The Union, which is an affiliate of Botswana Federation of Public, Private and Parastatal Union (BOFEPUSU), also indicated that COVID-19’s presence as a pandemic has complicated the role of a teacher in a school environment, saying a teacher’s role has not only transcended beyond just facilitating teaching and learning, but rather, a teacher in this COVID-19 era, is also called upon to enforce the COVID-19 preventative protocols in the school environment.
“This is an additional role in the duty of a teacher that needs to be recognized by the employers. Teachers by virtue of working in a congested school environment have become highly exposed and vulnerable to COVID-19, hence the reason why BOSETU would like teachers to be regarded as the frontline workers with respect to COVID-19,” says Radikolo.
BOSETU noted that the pandemic has in large scales found its way into most of the school environments, as in thus far more than 50 schools have been affected by COVID-19. The Union says this is quite a worrying phenomenon.

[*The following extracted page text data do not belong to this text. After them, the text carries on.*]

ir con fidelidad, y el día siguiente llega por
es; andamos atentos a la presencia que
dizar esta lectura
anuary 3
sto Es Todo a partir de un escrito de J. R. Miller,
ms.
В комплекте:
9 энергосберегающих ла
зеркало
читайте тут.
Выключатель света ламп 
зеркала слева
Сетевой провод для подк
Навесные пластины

“As we indicated before when we queried that schools were not ready for re-opening, it has now come to pass that our fears were not far-fetched. This goes out to tell that there is deficiency in our schools when it comes to putting in place preventative protocols. In our schools, hygiene is compromised by mere absence of sanitizers, few hand-washing stations, absence of social distancing in classes,” the Union leader said.

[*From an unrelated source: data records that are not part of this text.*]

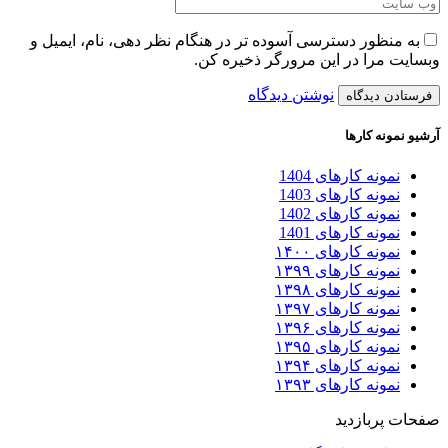
به منظور دسترسی آسوده تر در هنگام نظر دهی، نام، ایمیل و
وبسایت مرا در این مرورگر ذخیره کن.
نوشتن دیدگاه
آرشیو نمونه کارها
نمونه کارهای 1404
نمونه کارهای 1403
نمونه کارهای 1402
نمونه کارهای 1401
نمونه کارهای ۱۴۰۰
نمونه کارهای ۱۳۹۹
نمونه کارهای ۱۳۹۸
نمونه کارهای ۱۳۹۷
نمونه کارهای ۱۳۹۶
نمونه کارهای ۱۳۹۵
نمونه کارهای ۱۳۹۴
نمونه کارهای ۱۳۹۳
صفحات پربازدید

Furthermore, Radikolo stressed that the shifting system drastically increased the workload for teachers especially in secondary schools. He says teachers in these schools experience very high loads to an extent that some of them end up teaching up to sixty four periods per week, adding that this has not only fatigued teachers, but has also negatively affected their performance and the quality of teaching.
In what the Union sees as failure to uphold and honour collective agreements by government, owing to the shift system introduced at primary schools, government is still in some instances refusing to honour an agreement with the Unions to hire more teachers to take up the extra classes.
“BOSETU notes with disgruntlement the use of pre-school teachers to teach in the mainstream schools with due regard for their specific areas of training and their job descriptions. This in our view is a variation of the terms of employment of the said teachers,” says Radikolo.
The Union has called on government to forthwith remedy this situation and hire more teachers to alleviate this otherwise unhealthy situation. BOSETU also expressed concerns of some school administrators who continuously run institutions with iron fists and in a totalitarian way.
“We have a few such hot spot schools which the Union has brought to attention the Ministry officials such as Maoka JSS, Artesia JSS, and Dukwi JSS. We are worried that the Ministry becomes sluggish in taking action against such errant school administration. In instances where action is taken, such school administrators are transferred and rotated around schools.”